À ces délais s’ajoutent systématiquement :

  • Un mois de délai supplémentaire si le dossier est incomplet, à compter de la réception des pièces manquantes.
  • Deux mois de recours des tiers à compter du premier jour d’affichage sur le terrain.
  • Trois mois de retrait possible par l’administration en cas d’illégalité.

Comptez donc, en pratique, quatre à cinq mois entre le dépôt d’un permis de construire et un démarrage serein. C’est le délai que les projets d’extension sous-estiment le plus systématiquement.

Le cas toulousain : l’Architecte des Bâtiments de France

Une partie importante du centre de Toulouse est couverte par un Site Patrimonial Remarquable, et de nombreux édifices sont dans le périmètre de 500 mètres autour d’un monument historique.

Dans ces secteurs, l’ABF donne un avis sur tout ce qui est visible depuis l’espace public : menuiseries, volets, teinte d’enduit, garde-corps, climatiseur en façade, panneaux solaires. Cet avis est conforme, c’est-à-dire qu’un refus lie l’administration.

En pratique, cela signifie deux choses. D’abord, les délais d’instruction sont majorés d’un mois. Ensuite, certains choix sont contraints : remplacement de fenêtres bois par du PVC blanc souvent refusé, teintes d’enduit imposées par nuancier, tuiles canal obligatoires sur certains secteurs.

Notre conseil : quand le projet touche à une façade en secteur protégé, prenez rendez-vous avec le service urbanisme avant de dessiner. Une consultation préalable de vingt minutes évite un refus et trois mois de perdus.

Les pièces du dossier

Pour une déclaration préalable, comptez au minimum : le formulaire Cerfa 13703, un plan de situation, un plan de masse, un plan de coupe, une notice descriptive, un plan des façades, une photo de près et une photo de loin, et une insertion graphique du projet dans son environnement.

Le permis de construire ajoute une notice paysagère plus développée et, au-delà de 150 m², la signature d’un architecte.

C’est fastidieux, mais c’est ce qui détermine le délai réel : un dossier incomplet démarre son instruction à réception des pièces manquantes, pas au dépôt initial.

Ce que vous risquez sans autorisation

Une construction sans autorisation constitue une infraction pénale. L’administration peut ordonner la démolition, et le délai de prescription de l’action civile en démolition court sur dix ans à compter de l’achèvement.

Plus concrètement, l’absence d’autorisation ressort systématiquement à la revente : le notaire l’exige, l’acquéreur négocie, et la banque peut refuser de financer.

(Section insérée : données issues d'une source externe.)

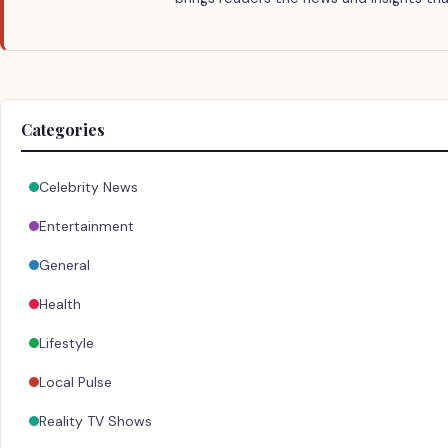
Categories
Celebrity News
Entertainment
General
Health
Lifestyle
Local Pulse
Reality TV Shows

Régulariser après coup est possible mais suppose que le projet soit conforme au PLU en vigueur au moment de la régularisation — ce qui n’est pas toujours le cas.

Questions fréquentes

Faut-il une autorisation pour rénover l’intérieur d’un appartement ?

Non, tant que vous ne modifiez ni la façade, ni la structure porteuse, ni la destination du local, et que vous ne créez pas de surface de plancher. Attention : le remplacement d’une fenêtre visible depuis la rue reste une modification de façade et relève de la déclaration préalable. En copropriété, l’accord de l’assemblée générale peut par ailleurs être nécessaire.

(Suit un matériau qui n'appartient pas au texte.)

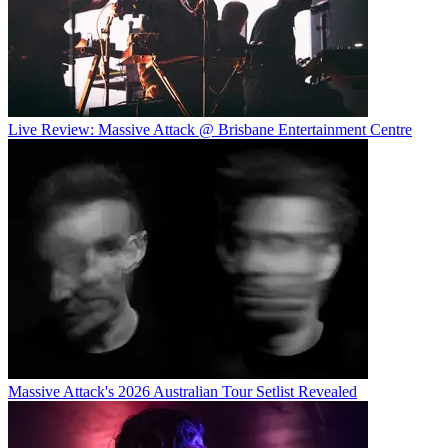
Live Review: Massive Attack @ Brisbane Entertainment Centre
Massive Attack's 2026 Australian Tour Setlist Revealed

Quel est le délai pour obtenir un permis de construire à Toulouse ?

Deux mois d’instruction pour une maison individuelle, trois mois en secteur soumis à l’avis de l’Architecte des Bâtiments de France. À cela s’ajoutent deux mois de recours des tiers. Prévoyez quatre à cinq mois entre le dépôt et un démarrage sécurisé.

Peut-on démarrer les travaux dès l’obtention du permis ?

Juridiquement oui, dès l’affichage sur le terrain. En pratique, attendre l’expiration du délai de recours de deux mois est prudent : un recours déposé alors que le chantier est engagé peut conduire à une interruption, voire à une démolition.

Une déclaration préalable peut-elle être refusée ?

Oui, si le projet ne respecte pas les règles du PLU : hauteur, implantation par rapport aux limites, emprise au sol maximale, aspect extérieur. Le refus doit être motivé et peut être contesté devant le tribunal administratif dans un délai de deux mois.